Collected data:
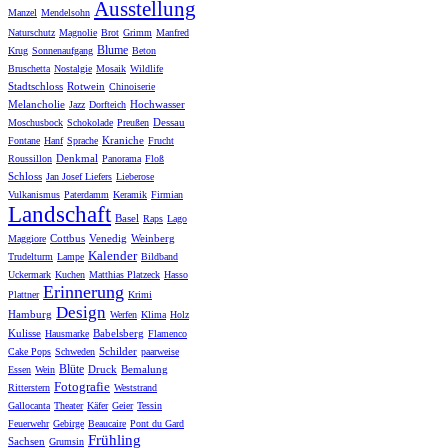
Ausstellung
Manzel
Mendelsohn
Naturschutz
Magnolie
Brot
Grimm
Manfred
Blume
Krug
Sonnenaufgang
Beton
Bruschetta
Nostalgie
Mosaik
Wildlife
Stadtschloss
Rotwein
Chinoiserie
Melancholie
Hochwasser
Jazz
Dorfteich
Dessau
Moschusbock
Schokolade
Preußen
Kraniche
Fontane
Hanf
Sprache
Frucht
Denkmal
Roussillon
Panorama
Floß
Schloss
Jan Josef Liefers
Lieberose
Vulkanismus
Paterdamm
Keramik
Firmian
Landschaft
Basel
Raps
Lago
Cottbus
Venedig
Weinberg
Maggiore
Kalender
Trudelturm
Lampe
Bildband
Uckermark
Kuchen
Matthias Platzeck
Hasso
Erinnerung
Plattner
Krimi
Design
Hamburg
Werfen
Klima
Holz
Kulisse
Babelsberg
Hausmarke
Flamenco
Schilder
Cake Pops
Schweden
paarweise
Blüte
Druck
Bemalung
Essen
Wein
Fotografie
Ritterstern
Weststrand
Gallocanta
Theater
Käfer
Geier
Tessin
Feuerwehr
Gebirge
Beaucaire
Pont du Gard
Frühling
Sachsen
Grumsin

→ **Task to complete**:
Give every record again without changing a word. Exclude the pictures.

→ **Exercise answer**:
Ausstellung
Manzel
Mendelsohn
Naturschutz
Magnolie
Brot
Grimm
Manfred
Blume
Krug
Sonnenaufgang
Beton
Bruschetta
Nostalgie
Mosaik
Wildlife
Stadtschloss
Rotwein
Chinoiserie
Melancholie
Hochwasser
Jazz
Dorfteich
Dessau
Moschusbock
Schokolade
Preußen
Kraniche
Fontane
Hanf
Sprache
Frucht
Denkmal
Roussillon
Panorama
Floß
Schloss
Jan Josef Liefers
Lieberose
Vulkanismus
Paterdamm
Keramik
Firmian
Landschaft
Basel
Raps
Lago
Cottbus
Venedig
Weinberg
Maggiore
Kalender
Trudelturm
Lampe
Bildband
Uckermark
Kuchen
Matthias Platzeck
Hasso
Erinnerung
Plattner
Krimi
Design
Hamburg
Werfen
Klima
Holz
Kulisse
Babelsberg
Hausmarke
Flamenco
Schilder
Cake Pops
Schweden
paarweise
Blüte
Druck
Bemalung
Essen
Wein
Fotografie
Ritterstern
Weststrand
Gallocanta
Theater
Käfer
Geier
Tessin
Feuerwehr
Gebirge
Beaucaire
Pont du Gard
Frühling
Sachsen
Grumsin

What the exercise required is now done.